I don't know if they can get a running start and "punch" the wall with both front legs like my dog does with unsuspecting visitors but I wouldn't put it past them.
 
I agree, elephants are intelligent.....they mourn their dead. I don't think any intelligent animal would charge full speed into an inanimate object. That would be like an architect running full speed, face first into a block wall....er, wait. ok bad example
 
IRstuff said:
They're pretty smart; I ran across an article that said that one particular bull elephant in Africa managed to break out of his enclosure 451 times.

Did he smash his way out or was there a latch he figured out? Park Rangers in North American like to claim that there is an overlap between the stupidest tourists and the smartest bears.

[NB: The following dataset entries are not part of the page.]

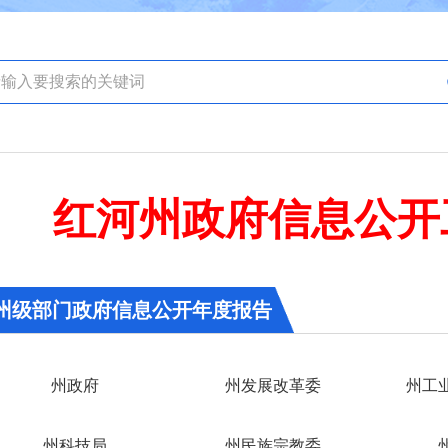
红河州政府信息公开
州级部门政府信息公开年度报告
州政府
州发展改革委
州工
州科技局
州民族宗教委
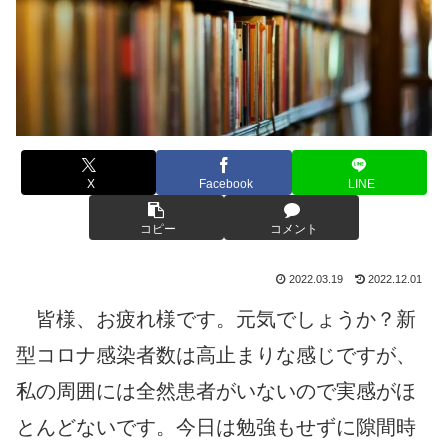
X
Facebook
LINE
コピー
コメント
2022.03.19
2022.12.01
皆様、お疲れ様です。元気でしょうか？新
型コロナ感染者数は高止まりな感じですが、
私の周囲には全然患者がいないので実感がほ
とんどないです。今日は勉強もせずに隙間時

Running headlong into an inanimate object is a good idea if you want out, you weigh seven tons, and the object has not been properly engineered to withstand impacts.

--
JHG
 
There is an official zoological park association that has design guidelines for animal enclosures, I presume that you need to be a member to get the information.
I helped with design of a Bison pen some years ago, I believe that we ended up with 10" "I" beams driven 10' into the ground (and extending 10' above) on 36" spacing, with heavy wall 2.875 drill pipe welded horizontally every 24". Bulls would charge it at full speed, and the fence would flex a bit. If you were walking by it would scare you pretty good. Not very aesthetic, but worked.

= = = = = = = = = = = = = = = = = = = =
P.E. Metallurgy, Plymouth Tube
 
I actually designed one of these cable/post elephant enclosures in the midwest. The zookeepers were highly annoying to work with. On one hand they touted how the elephants could take a 6x6 steel tube and turn it into a pretzel, and then turn around and complain that the concrete filled post sizes and spaces we came up with were too stout.

My design has been in place for over 10 years and i havent yet read anything in the news about an elephant rampage!